Now to be fair, my credit card company have notified me of the levy. My questions are: should I be better off using a banker's draft or purchasing foreign cash? Or does this depend on the sum involved? Is there another means of executing foreign transactions without losing such a proportion?

DT

Unwell_Raptor
30th Mar 2004, 22:24
I disliked that too, and I now have a Nationwide card that does not make this charge, and also gives me 0.5 percent cashback on my annual spend.

BUMPFF
31st Mar 2004, 01:21
Credit card, debit card. Whishever method you use you get mugged. Travel agencies now seem to levy a charge for CC transactions and a lot of UK retailers are now charging for using a debit card, which I always understood was as good as cash. Even a modest B&B establishment in Yorkshire wanted 2 for accepting payment by debit card.

Animalclub
31st Mar 2004, 01:57
I've found travellers Cheques the way to go. You know what you're up for before you travel.

Credit/debit cards are carried as a back-up.

reynoldsno1
31st Mar 2004, 02:07
In NZ cash and EFTPOS (debit) card are regarded as the same thing. The retailer still has to pay for the machine, but they have the advantage of the money going straight to their account instantly (though it probably takes a week or so for UK banks).
You guys really like being ripped off, eh.............;)
I use my debit card when travelling - even in small towns in Thailand.
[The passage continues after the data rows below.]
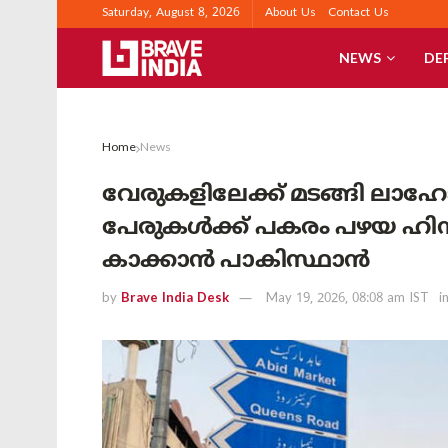
Saturday, August 8, 2026
About Us
Contact Us
NEWS
DE
Home
News
വേരുകളിലേക്ക് മടങ്ങി ലാഹ
പേരുകൾക്ക് പകരം പഴയ ഹിന്ദ
കാക്കാൻ പാകിസ്ഥാൻ
by
Brave India Desk
May 19, 2026, 08:08 am IST
i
Just withdraw enough cash to make the $5 bank charge worthwhile... either way, charges or exchange rate, someone will be making money out of you....

Rollingthunder
31st Mar 2004, 02:29
When travelling I use my debit charge to withdraw local cash. I find the exchange rate to be the best that way and the credit union only charges $2.00 for a foreign transaction.

answer=42
31st Mar 2004, 07:50
There are two issues being discussed: convenience and cost.
I'll just talk about cost: what you are paying to make a financial transaction in a foreign currency. One way or another there is always a charge, when you change cash or travellers cheques at a bank or foreign exchange bureau, when you use a credit or debit card denominated in a foreign currency or when you make a bank transfer.

The way to calculate the percentage cost is to divide the foreign currency taken by the total cost (including all fees) in your home currency. Then you compare this with the market exchange rate. Today's market exchange rates can be found on the
Financial Times (http://www.ft.com) website. To compare credit card bills, you will need to use a database of past exchange rates, which you can find here (http://www.oanda.com/site/centralbanks/).

A good credit card will only charge about 1.2%; for large amounts, bank transfers should be slightly better. Everything else is more expensive - if you're paying 10%, you're paying as much as changing in most hotels. Bureaux de change are usually about 3% but in some Asian countries, they are very competitive.